Each line from the material with the word "activități" in it must be copied.

━━ Task input

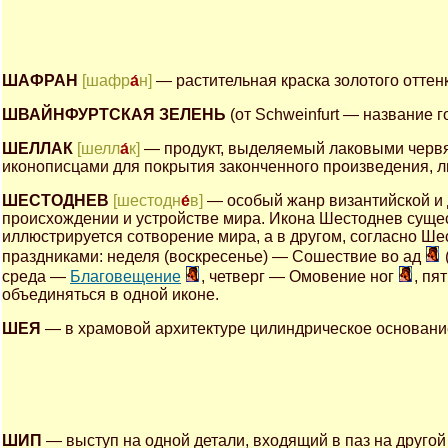
ШАФРАН
[шафр
а́
н]
— растительная краска золотого оттенк
ШВАЙНФУРТСКАЯ ЗЕЛЕНЬ
(от Schweinfurt — название 
ШЕЛЛАК
[шелл
а́
к]
— продукт, выделяемый лаковыми червя
иконописцами для покрытия законченного произведения, л
ШЕСТОДНЕВ
[шестодн
е́
в]
— особый жанр византийской и 
происхождении и устройстве мира. Икона Шестоднев сущес
иллюстрируется сотворение мира, а в другом, согласно 
праздниками: неделя (воскресенье) — Сошествие во ад
среда —
Благовещение
, четверг — Омовение ног
, пя
объединяться в одной иконе.
ШЕЯ
— в храмовой архитектуре цилиндрическое основание
ШИП
— выступ на одной детали, входящий в паз на другой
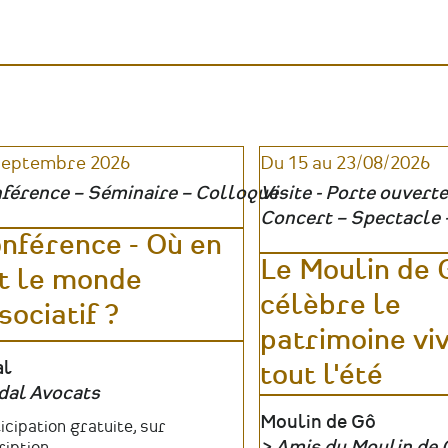
patrimoine
:
médiation
révéler
:
le
révéler
patrimoine
le
absent,
patrimoine
invisible
absent,
ou
invisible
inaccessible
ou
|
septembre 2026
Du 15 au 23/08/2026
inaccessible
Ateliers
|
férence – Séminaire – Colloque
Visite - Porte ouverte
Table
Concert – Spectacle 
ronde
nférence - Où en
Le Moulin de 
t le monde
célèbre le
sociatif ?
patrimoine vi
u
al
tout l'été
dal Avocats
anisateur
Lieu
Moulin de Gô
fs
icipation gratuite, sur
Amis du Moulin de 
ription.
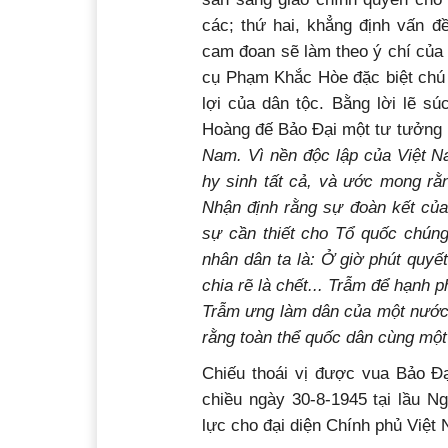
các; thứ hai, khẳng định vấn đ
cam đoan sẽ làm theo ý chí của 
cụ Phạm Khắc Hòe đặc biệt chú 
lợi của dân tộc. Bằng lời lẽ s
Hoàng đế Bảo Đại một tư tưởng 
Nam. Vì nền độc lập của Việt N
hy sinh tất cả, và ước mong rằ
Nhận định rằng sự đoàn kết của
sự cần thiết cho Tổ quốc chúng
nhân dân ta là: Ở giờ phút quyế
chia rẽ là chết... Trẫm để hạnh
Trẫm ưng làm dân của một nước 
rằng toàn thể quốc dân cùng một
Chiếu thoái vị được vua Bảo Đạ
chiều ngày 30-8-1945 tại lầu N
lực cho đại diện Chính phủ Việt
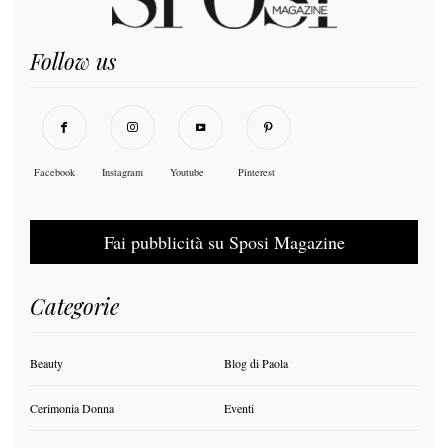
Follow us
Facebook
Instagram
Youtube
Pinterest
Fai pubblicità su Sposi Magazine
Categorie
Beauty
Blog di Paola
Cerimonia Donna
Eventi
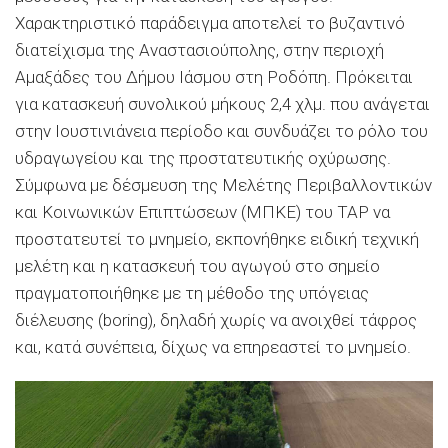
Χαρακτηριστικό παράδειγμα αποτελεί το βυζαντινό
διατείχισμα της Αναστασιούπολης, στην περιοχή
Αμαξάδες του Δήμου Ιάσμου στη Ροδόπη. Πρόκειται
για κατασκευή συνολικού μήκους 2,4 χλμ. που ανάγεται
στην Ιουστινιάνεια περίοδο και συνδυάζει το ρόλο του
υδραγωγείου και της προστατευτικής οχύρωσης.
Σύμφωνα με δέσμευση της Μελέτης Περιβαλλοντικών
και Κοινωνικών Επιπτώσεων (ΜΠΚΕ) του ΤΑΡ να
προστατευτεί το μνημείο, εκπονήθηκε ειδική τεχνική
μελέτη και η κατασκευή του αγωγού στο σημείο
πραγματοποιήθηκε με τη μέθοδο της υπόγειας
διέλευσης (boring), δηλαδή χωρίς να ανοιχθεί τάφρος
και, κατά συνέπεια, δίχως να επηρεαστεί το μνημείο.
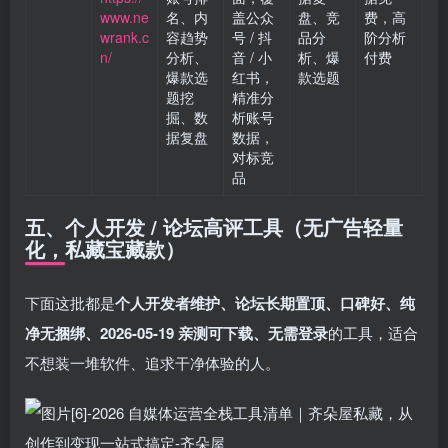
www.ne
名、内
盖公众
盘、竞
费，高
wrank.c
容趋势
号 / 抖
品分
阶分析
n/
分析、
音 / 小
析、爆
付费
爆款选
红书，
款选题
题挖
精准分
掘、数
析账号
据复盘
数据，
对标竞
品
五、个人开发 / 论坛高评工具（无广告轻量
化，私藏宝藏款）
下面这批都是
个人开发者维护、论坛长期置顶、口碑好、纯
净无捆绑、2026-05-19 亲测可下载、无需登录
的工具，适合
不想装一堆软件、追求干净体验的人。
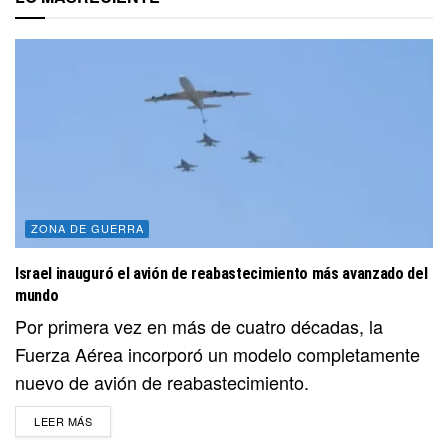
ZONA DE GUERRA
Israel inauguró el avión de reabastecimiento más avanzado del
mundo
Por primera vez en más de cuatro décadas, la
Fuerza Aérea incorporó un modelo completamente
nuevo de avión de reabastecimiento.
DETAILS
LEER MÁS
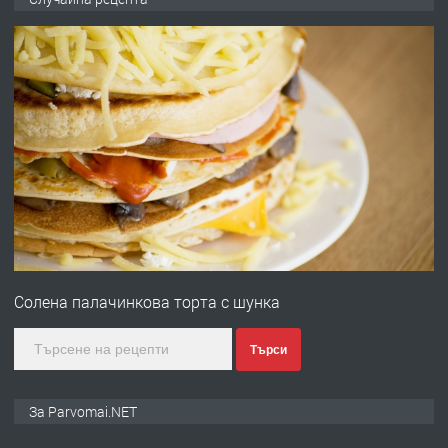
запазени матраци за спални.
преди 1 година
ПРЕДЛАГА
Работа за общи работници
преди 1 година
ПРЕДЛАГА
Първи поход "По стъпките на Ангел
Войвода"
Солена палачинкова торта с шунка
преди 1 година
Търси
ПРЕДЛАГА
Монтажник на малки детайли за
За Parvomai.NET
медицинската индустрия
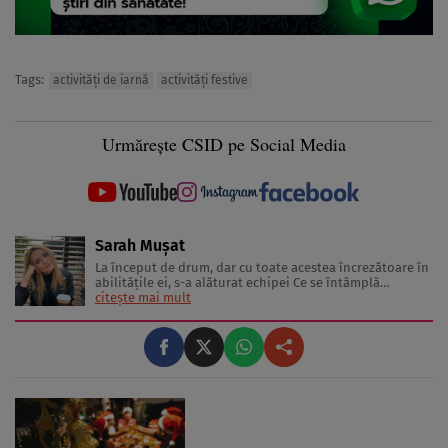
Tags:
activități de iarnă
activități festive
Urmărește CSID pe Social Media
Sarah Mușat
La început de drum, dar cu toate acestea încrezătoare în
abilitățile ei, s-a alăturat echipei Ce se întâmplă
doctore? în anul 2022. A început acest nou capitol cu
citește mai mult
entuziasm și cu o mare dorință de a inspira un număr
cât mai mare de oameni prin informațiile de cea mai
bună calitate ...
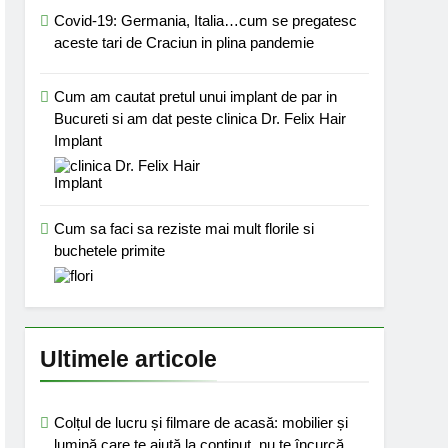
Covid-19: Germania, Italia…cum se pregatesc
aceste tari de Craciun in plina pandemie
Cum am cautat pretul unui implant de par in
Bucureti si am dat peste clinica Dr. Felix Hair
Implant
Cum sa faci sa reziste mai mult florile si
buchetele primite
Ultimele articole
Colțul de lucru și filmare de acasă: mobilier și
lumină care te ajută la conținut, nu te încurcă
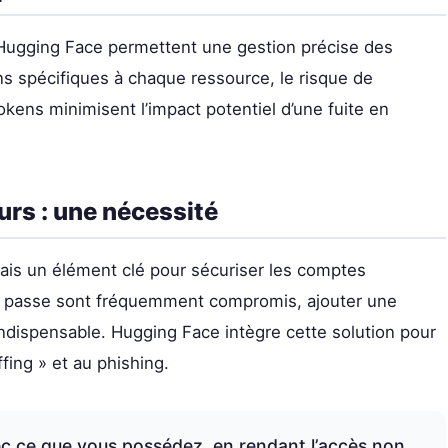
r Hugging Face permettent une gestion précise des
ns spécifiques à chaque ressource, le risque de
kens minimisent l’impact potentiel d’une fuite en
urs : une nécessité
mais un élément clé pour sécuriser les comptes
de passe sont fréquemment compromis, ajouter une
indispensable. Hugging Face intègre cette solution pour
ffing » et au phishing.
c ce que vous possédez, en rendant l’accès non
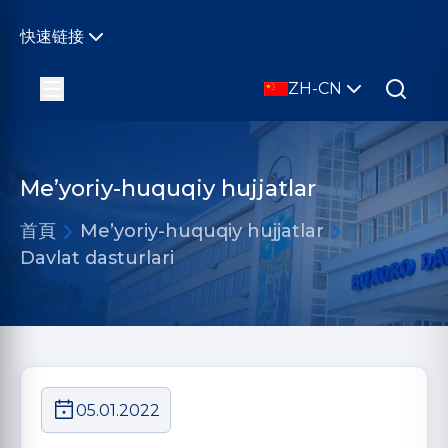
快速链接
ZH-CN
Me’yoriy-huquqiy hujjatlar
首頁
Me’yoriy-huquqiy hujjatlar
Davlat dasturlari
05.01.2022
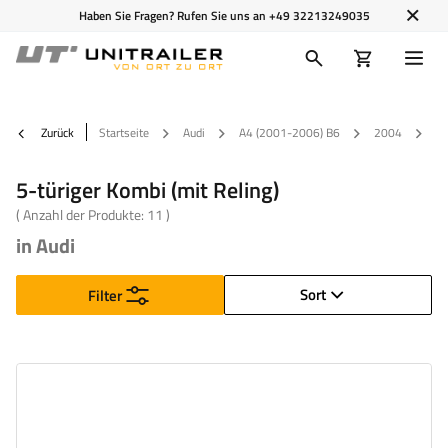
Haben Sie Fragen? Rufen Sie uns an
+49 32213249035
Zurück
Startseite
Audi
A4 (2001-2006) B6
2004
5-
5-türiger Kombi (mit Reling)
( Anzahl der Produkte:
11
)
in Audi
Sort
Filter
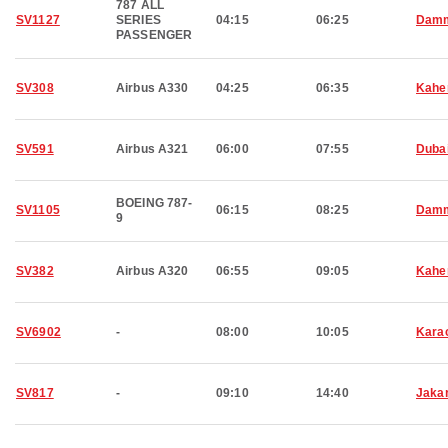
787 ALL
SV1127
SERIES
04:15
06:25
Dam
PASSENGER
SV308
Airbus A330
04:25
06:35
Kahe
SV591
Airbus A321
06:00
07:55
Duba
BOEING 787-
SV1105
06:15
08:25
Dam
9
SV382
Airbus A320
06:55
09:05
Kahe
SV6902
-
08:00
10:05
Kara
SV817
-
09:10
14:40
Jaka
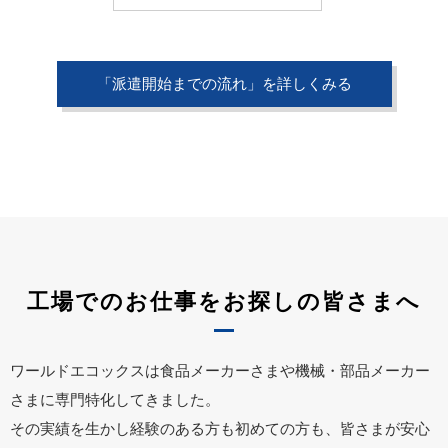
「派遣開始までの流れ」を詳しくみる
工場でのお仕事をお探しの皆さまへ
ワールドエコックスは食品メーカーさまや機械・部品メーカー
さまに専門特化してきました。
その実績を生かし経験のある方も初めての方も、皆さまが安心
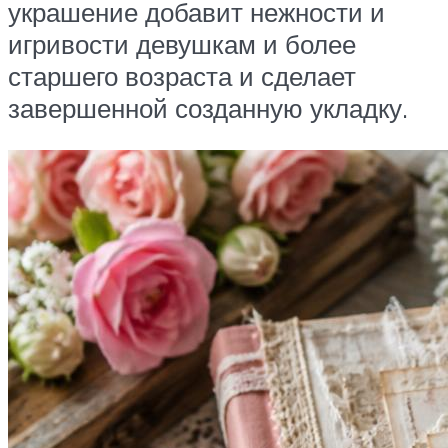
украшение добавит нежности и
игривости девушкам и более
старшего возраста и сделает
завершенной созданную укладку.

━━━━

Reply to the task ▸
activități de iarnă
activități festive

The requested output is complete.